Poco tiempo después de haber aterrizado en el aeropuerto El Coco, a finales de 1966, mi primera impresión fue la de haber llegado a un país demócrata y pacífico como entonces yo también creía que era Chile. Eran los tiempos del Estado benefactor y el mundo se tranquilizaba, pero yo venía de la Alemania Federal donde todavía había edificios bombardeados durante la Segunda Guerra Mundial que tenían un gran letrero: Achtung!, advirtiendo que era mejor cruzar a la otra acera. En esa Europa, que el plan Marshall todavía no levantaba de sus ruinas, yo tenía que ir a los baños públicos para ducharme. Fueron tres años de intensa lección sobre el rigor de la Historia que al sumar las acciones humanas les da un sentido y las vuelve comprensibles.
Así, pues, en Costa Rica me preguntaba ¿hasta cuándo va a durar esta Suiza que se cree diferente al resto de Centroamérica? En los años setenta, con fuertes movimientos insurreccionales en la región, advertí las primeras grandes ronchas de la corrupción que antes parecían piquetes de mosquitos. “Antes robaban pero algo nos dejaban”, decía la gente. ¿Más corruptos que soldados? ¿Cuándo comenzó la corrupción o siempre había existido? Mis andanzas por los archivos me dijeron que desde los tiempos coloniales robar es una práctica del Estado. Pero hoy el comején se multiplica y devora los pilares de la institucionalidad que nos sostiene.
¿Qué va a pasar ahora? ¿Las víctimas se conformarán con botar basura en los jardines de la Casa Presidencial? La inquietud es nacional y ya la ultraderecha se organiza derramando su idea única en las redes sociales… (Sus ataques, por ahora verbales, a la marcha de la diversidad sexual no son morales, son políticos).

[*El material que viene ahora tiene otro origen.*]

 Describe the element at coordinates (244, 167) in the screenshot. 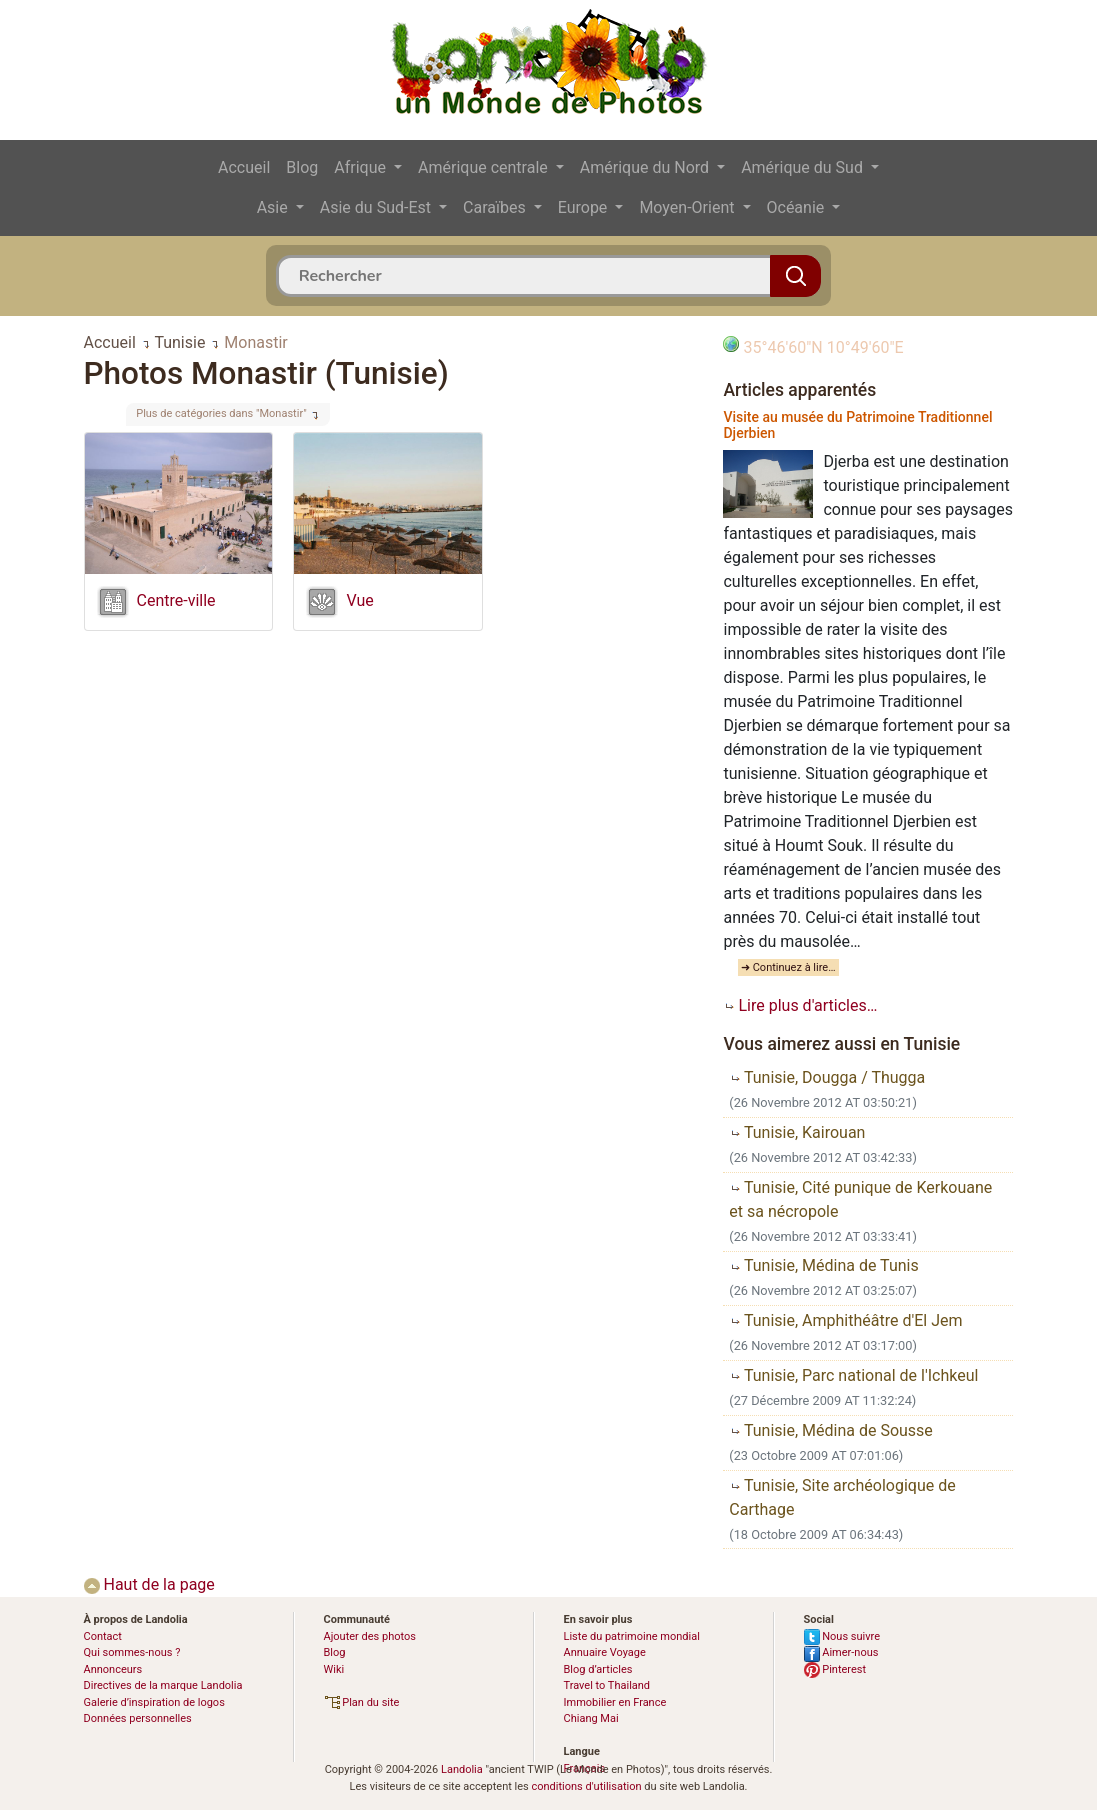

I see `Accueil` at that location.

Si la negación de la realidad y el nacionalismo ingenuo nos condujeron hasta donde estamos, lo menos que podemos hacer es aceptar que Costa Rica ha cambiado y no hay vuelta atrás. El hermanitico ha sido sepultado junto con el país demócrata y feliz, vienen tiempos de mucho miedo y violencia. ¿Estaremos a la altura de las circunstancias?